To work on the farm, Kait and I signed up last week for the following Monday slot.  We then showed up at IU House this morning at 9am and grabbed a ride to the farm (~5 minutes away).  There, we were greeted by Evelyn (see picture) and several other workers (of 30 total) who were already busy working on the 10 acre spread of land.  The farm had all kinds of crops, from mahindi (maize) and nyanya (tomatoes) to Sikuma Wiki (Kale) and Mhogo (Beans).  Each day, the farm harvests some of the crops and sends them off to the AMPATH clinics to be distributed to food-insecure patients and their families.  While working on the farm, Kait and I did a wide range of chores, including turning soil on new crops and clearing brush from crops already harvested.  Although the morning did include some back-pain-inducing labor, it was a wonderful and inspiring experience nonetheless.  Plus, I got to try my first taste of typical Kenyan porridge called ‘ogi’.  It will also be my last…

AMPATH Farm Day

Quote of the Post:

Work isn’t to make money; you work to justify life. 

~Marc Chagall

 


How about Motor Oil?

Filed under: Uncategorized — Adam Nevel on October 2, 2011 @ 3:18 am

Last week, I sat down in front of a group of Kenyan parents and took a deep breath…  I was about to teach those parents all about ‘First Aid for the Family’ and I really didn’t know how the session would go.

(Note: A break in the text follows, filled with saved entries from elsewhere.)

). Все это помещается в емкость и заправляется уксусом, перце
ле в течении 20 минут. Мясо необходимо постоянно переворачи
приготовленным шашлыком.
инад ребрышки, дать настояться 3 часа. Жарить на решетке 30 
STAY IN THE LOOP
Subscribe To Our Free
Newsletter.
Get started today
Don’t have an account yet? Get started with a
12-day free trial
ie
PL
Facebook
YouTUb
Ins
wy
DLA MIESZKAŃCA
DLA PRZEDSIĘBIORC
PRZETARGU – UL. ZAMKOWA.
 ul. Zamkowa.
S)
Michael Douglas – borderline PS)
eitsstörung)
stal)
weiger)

I was at the Sally Test Center, a ‘playroom’ and educational center for pediatric patients and their family at the hospital.  In addition to acting as a safe haven for pediatric patients during their hospital stay, the center also hosts parent talks during the week focused on medical care for the family.  The topics can range anywhere from sickle cell anemia to dehydration and are given by one of the students/residents/volunteers currently rotating through the program.  As someone interested in emergency care, I found the topic of ‘first aid’ to be very appropriate and useful for the families.  My fear though was that I’d be making idealistic suggestions that could never be accomplished:

“Run warm water over the wound for several minutes….even though you may not have a faucet or electricity…”

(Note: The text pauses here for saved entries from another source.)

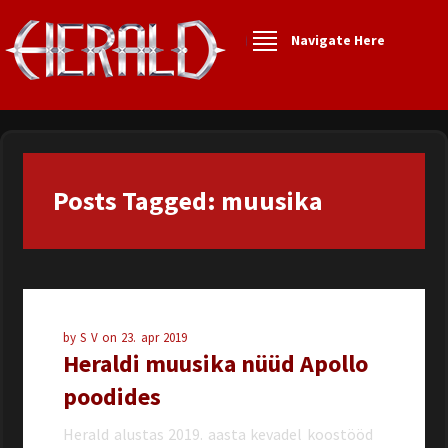
Navigate Here
Posts Tagged: muusika
by
S V
on
23. apr 2019
Heraldi muusika nüüd Apollo
poodides
Herald alustas 2019. aasta kevadel koostööd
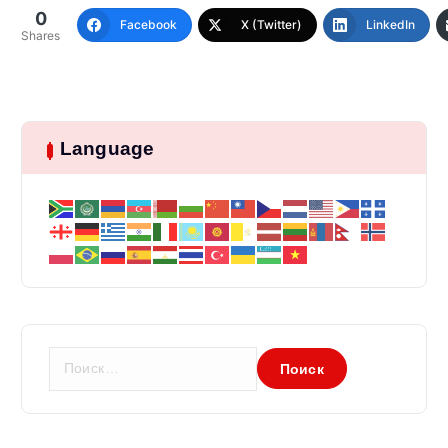
0
Facebook
X (Twitter)
LinkedIn
Shares
Language
Н
а
й
т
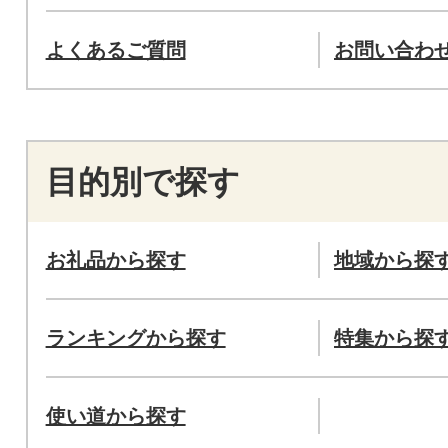
よくあるご質問
お問い合わ
目的別で探す
お礼品から探す
地域から探
ランキングから探す
特集から探
使い道から探す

“Place a clean gauze or bandage over the wound…that you’ll get from the pharmacy 30Km away…”

“Immediately bring the child the hospital…far across town, in the middle of the night, with no car…”

I adjusted my talk as best I could, trying to take these situations into account.  I phrased it as ‘drinking water’ instead of tap.  I avoided suggesting too much medical equipment (gauze, bandages, etc.) and focused on using clean garments and clothes as bandages.  I conceded that, although ice may be great for a limb sprain, it likely wouldn’t be an option, and so the family should focus more on things like elevation, rest, and avoidance of initial heat therapy.  I tried my best not to suggest that every injury be seen by a health care provider, while still trying to make sure that they understood how infection presented and why it needed to be taken very seriously.

Throughout the talk and afterwards I took questions from the 25+ parents in attendance to make sure that we were addressing all of their concerns.  While many of the questions were similar to those in the US (i.e. what causes infections, etc.) many others were quite unexpected:

“It’s common to put things in the wound to help healing, like dirt, ash, or motor oil…is that ok?”

“Egg, or flour, is frequently put on burns….does that help it heal?”

“My child had a fever last week and kept wanting to put his hands in cold water…what could have caused that?”

I took every question seriously and explained why many of those practices should be avoided, and what should be done instead.  The parents seemed to be most interested in the ‘how to treat a nose bleed’ section of the talk, giving out a universal ‘aahhhhh’ when I demonstrated that the head should be tilted forward, not back.  By the end of the talk, the families seemed to have gotten a good grasp on the topic, and warmly thanked me for the lesson.  They then finished their tea, gathered up their children (for those that came with), and began filing out of the large room.  As they did, I couldn’t help but think back on the session and smile, thinking just one thing to myself…

‘Please tell me they won’t put anymore motor oil in their wounds…’

Quote of the Post:

“If a seed of a lettuce will not grow, we do not blame the lettuce. Instead, the fault lies with us for not having nourished the seed properly.”

- Buddhist proverb


If you hear hoofbeats…

Filed under: Uncategorized — Tags: — Adam Nevel on September 19, 2011 @ 2:24 pm

In medical school, there is an overused saying that paraphrases to “if you hear hoofbeats behind you, think Horse, not Zebra”.  The idea is a good one.  If a patient presents with a headache, for instance, you should think migraine before thinking of something like a brain cyst secondary to echinococcus.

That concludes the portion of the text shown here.